À deux pas du Vieux-Port, il accueille la Chambre de commerce et d'industrie. Construit au milieu du XIXe, le Palais de la Bourse est le point de départ d’une grande vague de construction d’édifices publics à Marseille.
C’est la première Chambre de commerce au monde
Vrai. Tout commence en 1599 au rez-de-chaussée de l’Hôtel de Ville. À l’époque, quatre négociants s’occupent du bureau du commerce, chargé d’organiser les échanges en Méditerranée. Sous le règne d’Henri IV, la création d’une Chambre de commerce devient essentielle pour renforcer les liens avec l’Empire ottoman et structurer le commerce alors fragilisé par la piraterie. L’idée d’un lieu dédié s’impose. "On passe de la chambre de l’Hôtel de ville du XVIIe siècle où se réunissaient négociants et industriels à un pilier du port et du commerce méditerranéen dès 1860", affirme Patrick Boulanger, historien de l’Académie des sciences lettres et arts de Marseille.
Il est le premier bâtiment de Marseille construit en charpente de fer
Vrai. Imaginé par l’architecte Pascal Coste (1787-1879) en pleine Révolution industrielle, le Palais de la Bourse marque une rupture. "C’est une révolution pour l’époque. Et le Palais de la Bourse est un vrai chef-d’œuvre de l’architecture du Second Empire", soutient Patrick Boulanger.
Sa structure métallique est une première à Marseille. "Dès la façade, on est baigné dans l’univers du commerce et des négociants", ajoute-t-il. Car la façade, richement ornée, célèbre l’univers du commerce ouvert sur la mer, avec notamment deux statues d’Eugène Guillaume visibles depuis la Canebière : à gauche, le génie de la navigation et à droite, celui du commerce de l’industrie.
Le Palais de la Bourse fait la longueur d’un bassin de natation
Vrai.
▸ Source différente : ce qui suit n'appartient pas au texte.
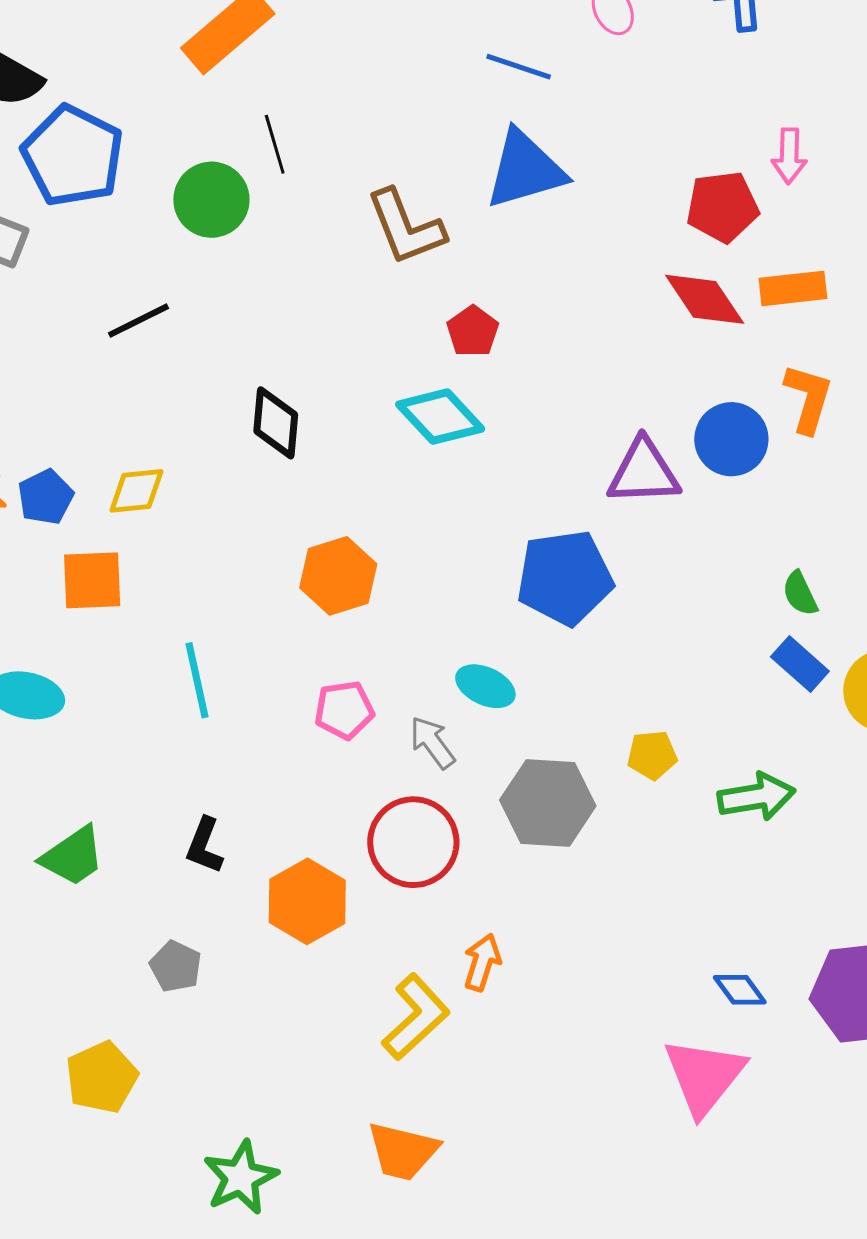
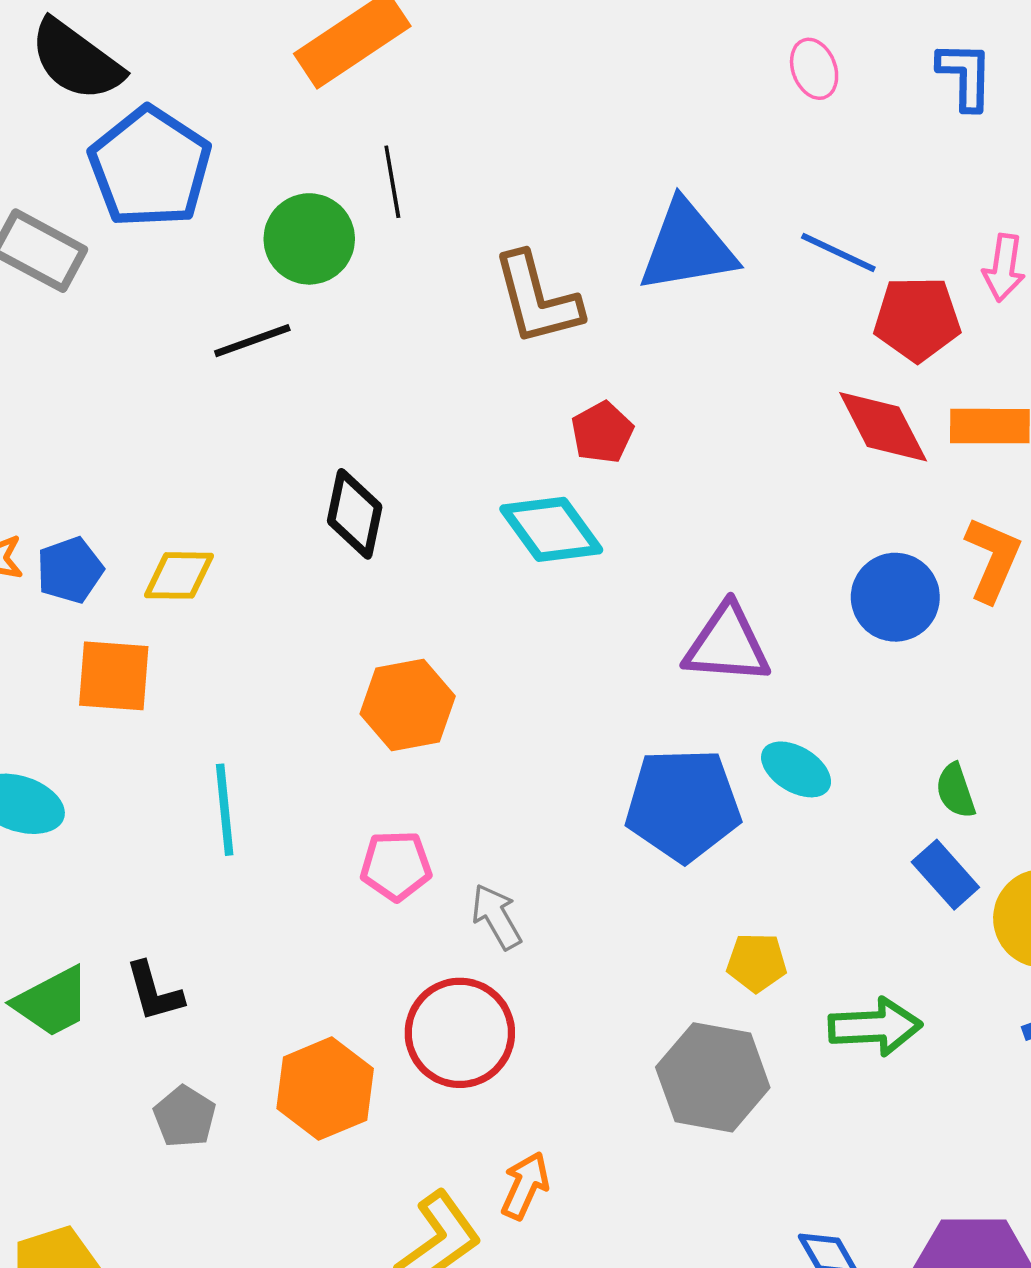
blue line: (519, 67) -> (838, 252), moved
black line: (138, 321) -> (252, 341), moved
purple triangle: (644, 472) -> (727, 644), moved
blue pentagon: (565, 578) -> (683, 805), moved
cyan ellipse: (485, 686) -> (796, 769), moved
gray hexagon: (548, 803) -> (713, 1077), moved
black L-shape: (204, 845) -> (154, 992), moved, turned -44
gray pentagon: (176, 966) -> (185, 1117), moved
Il a une largeur de 47 mètres sur la canebière. Sa hauteur dépasse les 25 mètres. Pour lui donner encore plus de grandeur, l’architecte l’a surélevé. "C’est un monument. Le bâtiment est destiné à recevoir le tribunal de commerce, la chambre et les syndicats des courtiers et agences de change, alors l’architecture doit être monumentale", soutient Patrick Boulanger.
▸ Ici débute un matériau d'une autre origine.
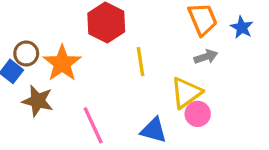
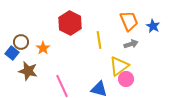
yellow line: (141, 62) -> (99, 40), moved
orange star: (62, 63) -> (43, 48), size x0.6

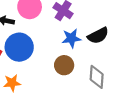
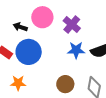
brown circle: (64, 65) -> (65, 84), moved

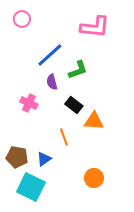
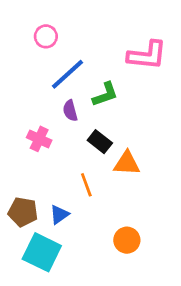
pink circle: (22, 19) -> (46, 36), moved
pink L-shape: (95, 27) -> (147, 55), moved

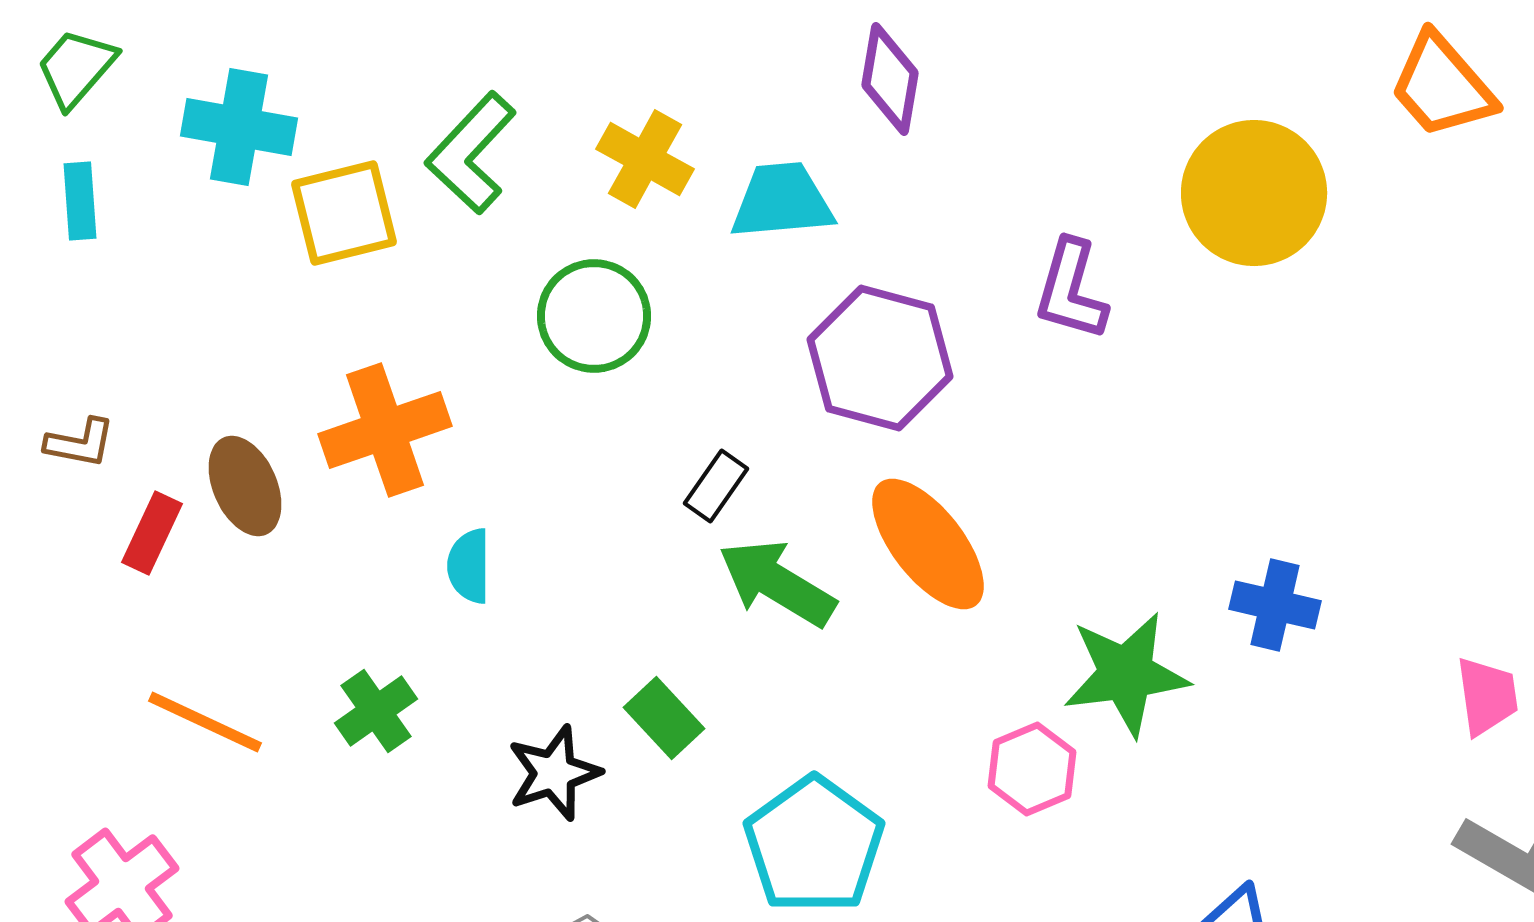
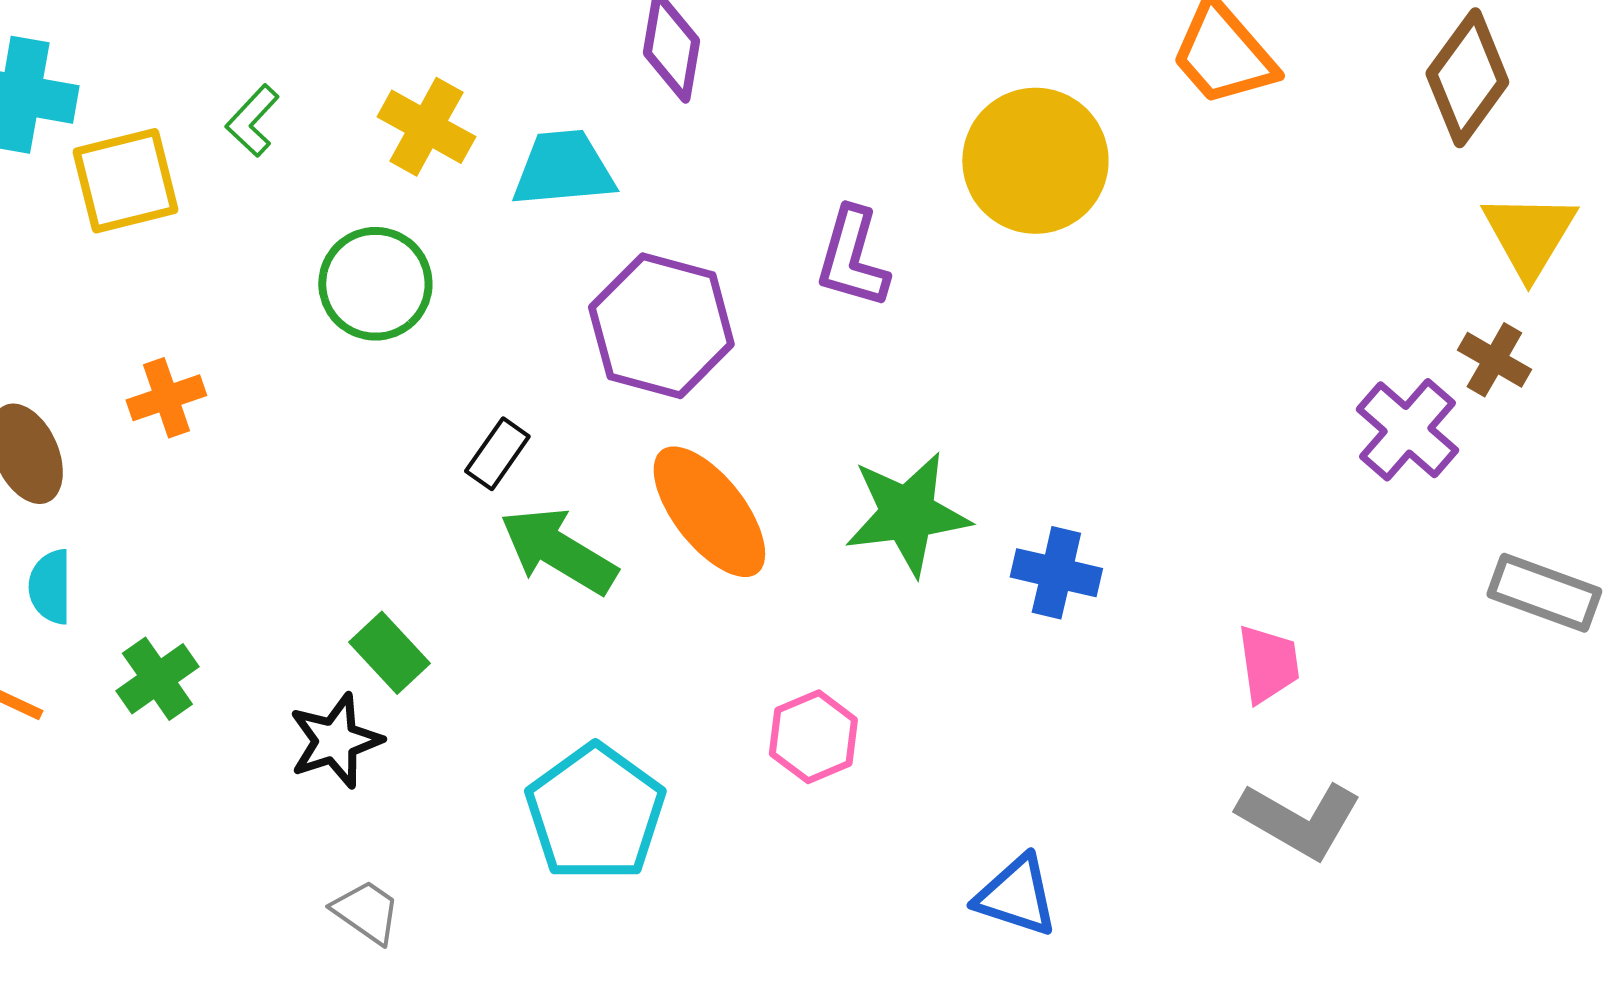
green L-shape: (471, 153) -> (252, 121), size x0.6
orange cross: (385, 430) -> (166, 398), size x0.6
cyan semicircle: (469, 566) -> (50, 587), moved
green star: (1126, 674) -> (907, 514), moved
green rectangle: (664, 718) -> (389, 653), moved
C’est la seule Chambre de commerce sans horloge
Faux. À l’intérieur, une grande horloge, réalisée par l’horloger de la cour impériale de Paris, Henry Lepaute, décore le hall. Elle donne l’heure locale et indique également, grâce à plusieurs cadrans, celles de différentes villes européennes et fonctionne toujours aujourd’hui.
Le bâtiment a été détruit lors de la Libération de Marseille en août 1944.
Faux. En 1944, le Palais de la Bourse est bombardé par les troupes allemandes, qui le soupçonnent d’abriter des résistants. Un incendie se déclare au quatrième étage, aggravé par l’explosion d’une canalisation. Si l’édifice tient debout, les dégâts sont considérables. Fresques de Emmanuel Coulange-Lautrec, peintures de Dominique Antoine Magaud… une partie des décors et ornements intérieurs disparaît. Faute de moyens après la guerre, certains plafonds sont recouverts d’enduit. Quelques tapisseries d’époque subsistent encore aujourd’hui, témoins discrets de ce passé abîmé. "Le bâtiment n’a pas été détruit mais il reste le seul bâtiment public canonné par les Allemands", conclut Patrick Boulanger.